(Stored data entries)

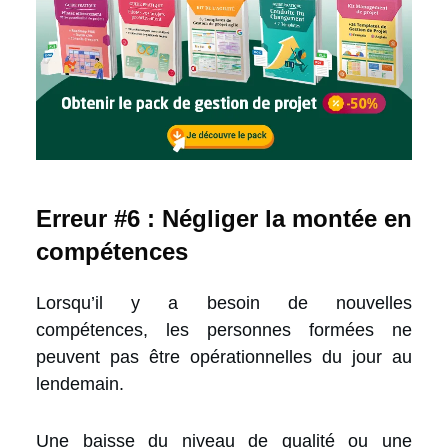
Erreur #6 : Négliger la montée en
compétences
Lorsqu’il y a besoin de nouvelles
compétences, les personnes formées ne
peuvent pas être opérationnelles du jour au
lendemain.
Une baisse du niveau de qualité ou une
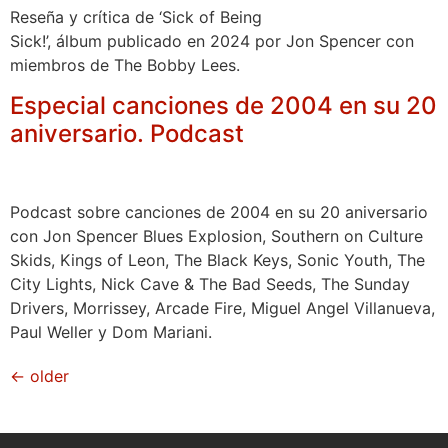
Reseña y crítica de ‘Sick of Being
Sick!’, álbum publicado en 2024 por Jon Spencer con
miembros de The Bobby Lees.
Especial canciones de 2004 en su 20
aniversario. Podcast
Podcast sobre canciones de 2004 en su 20 aniversario
con Jon Spencer Blues Explosion, ​Southern on Culture
Skids, Kings of Leon, The Black Keys, Sonic Youth, The
City Lights, Nick Cave & The Bad Seeds, The Sunday
Drivers, Morrissey, Arcade Fire, Miguel Angel Villanueva,
Paul Weller y Dom Mariani.
←
older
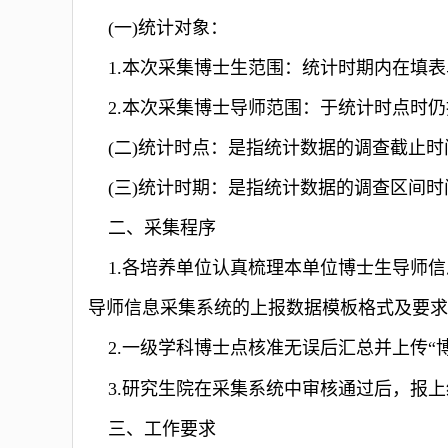
(一)统计对象：
1.本次采集博士生范围：统计时期内在填表单
2.本次采集博士导师范围：于统计时点时仍指
(二)统计时点：是指统计数据的调查截止时间（
(三)统计时期：是指统计数据的调查区间时间（2
二、采集程序
1.各培养单位认真梳理本单位博士生导师信息
导师信息采集系统的上报数据模板格式及要求
2.一级学科博士点核准无误后汇总并上传“
3.研究生院在采集系统中审核通过后，报上
三、工作要求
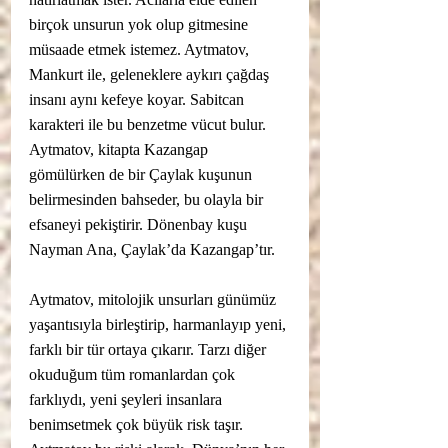
birçok unsurun yok olup gitmesine 
müsaade etmek istemez. Aytmatov,  
Mankurt ile, geleneklere aykırı çağdaş 
insanı aynı kefeye koyar. Sabitcan 
karakteri ile bu benzetme vücut bulur. 
Aytmatov, kitapta Kazangap 
gömülürken de bir Çaylak kuşunun 
belirmesinden bahseder, bu olayla bir 
efsaneyi pekiştirir. Dönenbay kuşu 
Nayman Ana, Çaylak’da Kazangap’tır. 
Aytmatov, mitolojik unsurları günümüz 
yaşantısıyla birleştirip, harmanlayıp yeni, 
farklı bir tür ortaya çıkarır. Tarzı diğer 
okuduğum tüm romanlardan çok 
farklıydı, yeni şeyleri insanlara 
benimsetmek çok büyük risk taşır. 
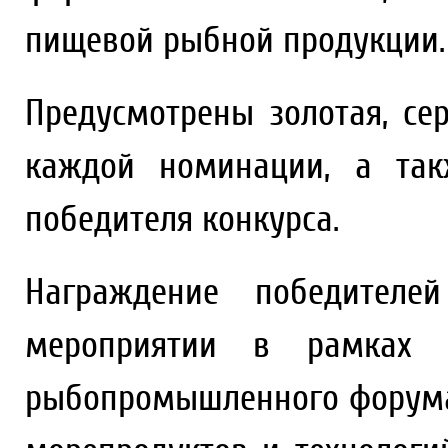
пищевой рыбной продукции.
Предусмотрены золотая, се
каждой номинации, а так
победителя конкурса.
Награждение победителе
мероприятии в рамках о
рыбопромышленного форума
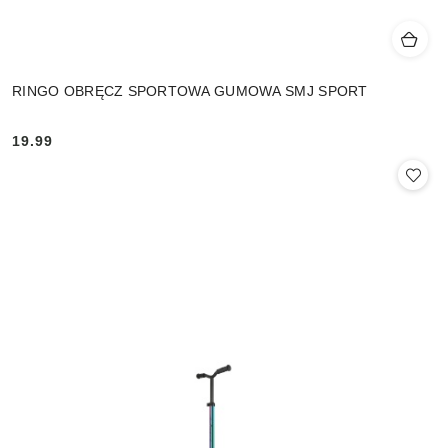
RINGO OBRĘCZ SPORTOWA GUMOWA SMJ SPORT
19.99
Cena:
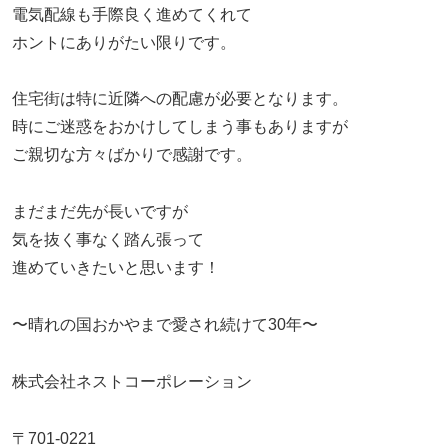
電気配線も手際良く進めてくれて
ホントにありがたい限りです。
住宅街は特に近隣への配慮が必要となります。
時にご迷惑をおかけしてしまう事もありますが
ご親切な方々ばかりで感謝です。
まだまだ先が長いですが
気を抜く事なく踏ん張って
進めていきたいと思います！
〜晴れの国おかやまで愛され続けて30年〜
株式会社ネストコーポレーション
〒701-0221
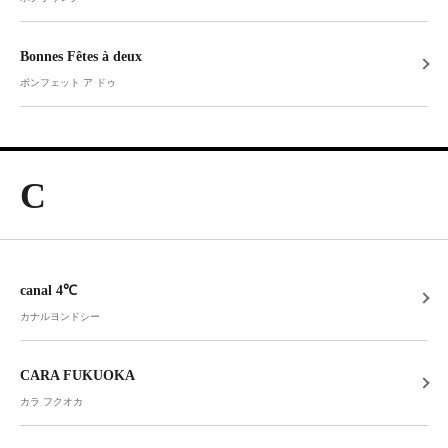
Bonnes Fêtes à deux
ボンフェット ア ドゥ
C
canal 4℃
カナルヨンドシー
CARA FUKUOKA
カラ フクオカ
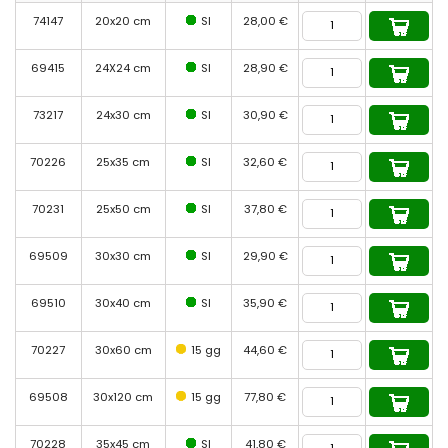
74147
20x20 cm
SI
28,00 €
69415
24X24 cm
SI
28,90 €
73217
24x30 cm
SI
30,90 €
70226
25x35 cm
SI
32,60 €
70231
25x50 cm
SI
37,80 €
69509
30x30 cm
SI
29,90 €
69510
30x40 cm
SI
35,90 €
70227
30x60 cm
15 gg
44,60 €
69508
30x120 cm
15 gg
77,80 €
70228
35x45 cm
SI
41,80 €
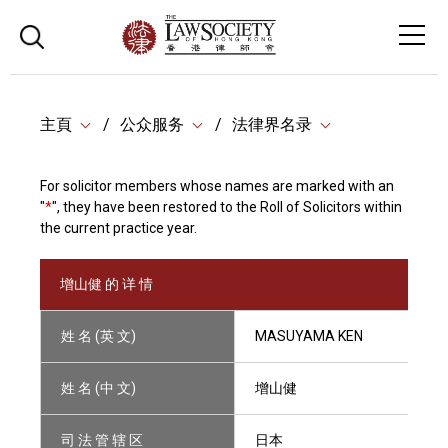
主頁
公众服务
法律界名录
For solicitor members whose names are marked with an
"
*
", they have been restored to the Roll of Solicitors within
the current practice year.
增山健 的 详 情
姓 名 (英 文)
MASUYAMA KEN
姓 名 (中 文)
增山健
司 法 管 辖 区
日本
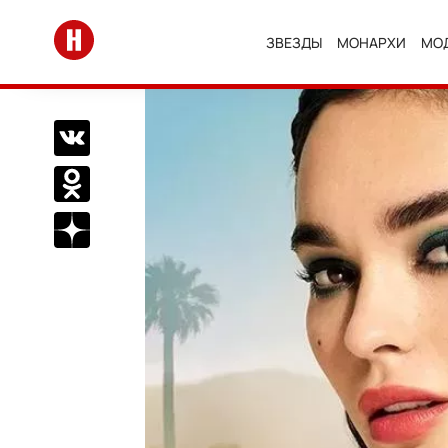
Перейти на главную
ЗВЕЗДЫ
МОНАРХИ
МО
Поделиться Вконтакте
Поделиться в Одноклассниках
Подписаться на нас в Дзен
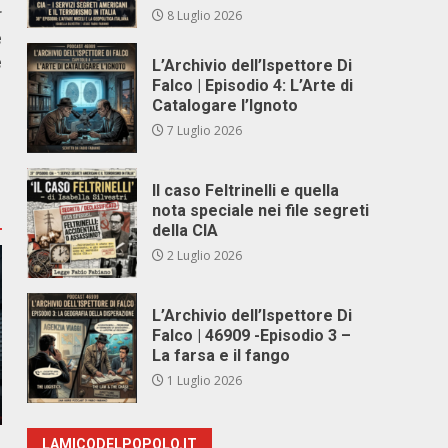
r
8 Luglio 2026
e
e
L’Archivio dell’Ispettore Di
Falco | Episodio 4: L’Arte di
Catalogare l’Ignoto
7 Luglio 2026
Il caso Feltrinelli e quella
nota speciale nei file segreti
della CIA
2 Luglio 2026
L’Archivio dell’Ispettore Di
Falco | 46909 -Episodio 3 –
La farsa e il fango
1 Luglio 2026
LAMICODELPOPOLO.IT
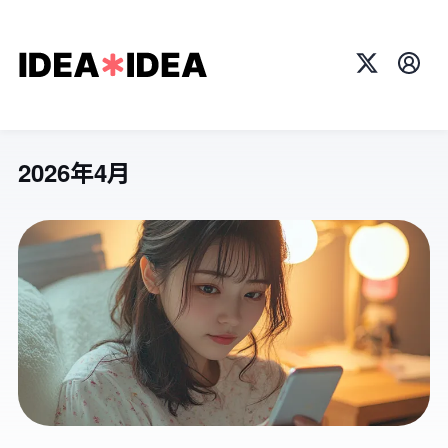
X
プロ
2026年4月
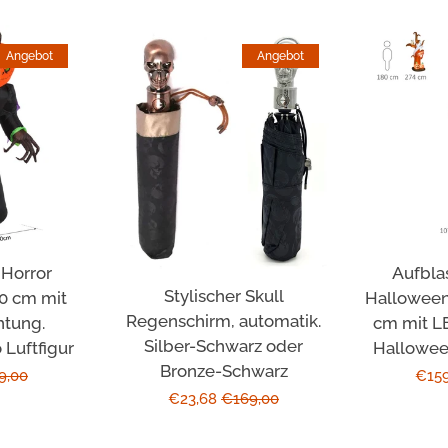
Angebot
Angebot
 Horror
Aufblas
Stylischer Skull
0 cm mit
Halloween
Regenschirm, automatik.
tung.
cm mit L
Silber-Schwarz oder
Luftfigur
Hallowee
Bronze-Schwarz
maler
9,00
Sond
€15
Sonderpreis
€23,68
Normaler
€169,00
s
Preis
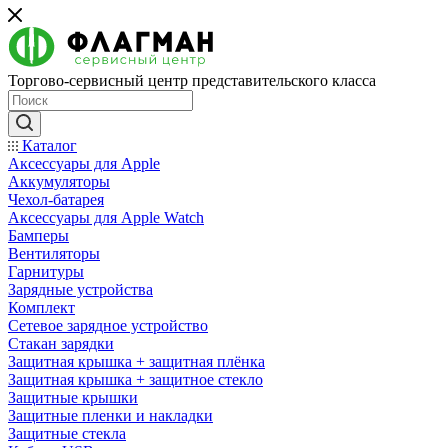
Торгово-сервисный центр представительского класса
Каталог
Аксессуары для Apple
Аккумуляторы
Чехол-батарея
Аксессуары для Apple Watch
Бамперы
Вентиляторы
Гарнитуры
Зарядные устройства
Комплект
Сетевое зарядное устройство
Стакан зарядки
Защитная крышка + защитная плёнка
Защитная крышка + защитное стекло
Защитные крышки
Защитные пленки и накладки
Защитные стекла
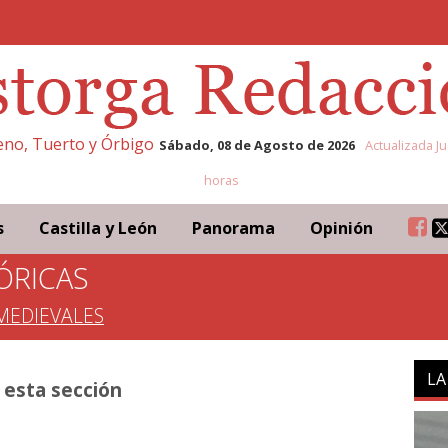
leno, Tuerto y Órbigo
Sábado, 08 de Agosto de 2026
Actualizada Ju
horas
s
Castilla y León
Panorama
Opinión
ÓRICAS
MEDIEVALES
LA
 esta sección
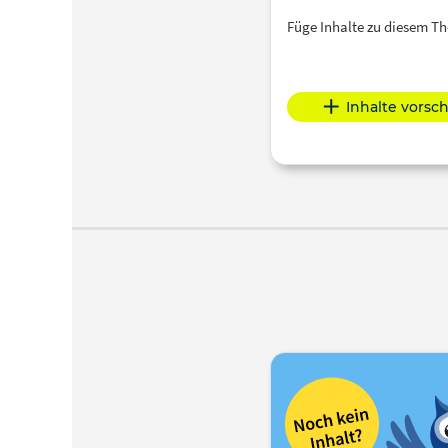
Füge Inhalte zu diesem 
Inhalte vorsc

### Exercise brief
Only the lines of the data holding the string "Spencer" are wanted; copy each of them.

### Answer to this problem
Sick!’, álbum publicado en 2024 por Jon Spencer con
con Jon Spencer Blues Explosion, ​Southern on Culture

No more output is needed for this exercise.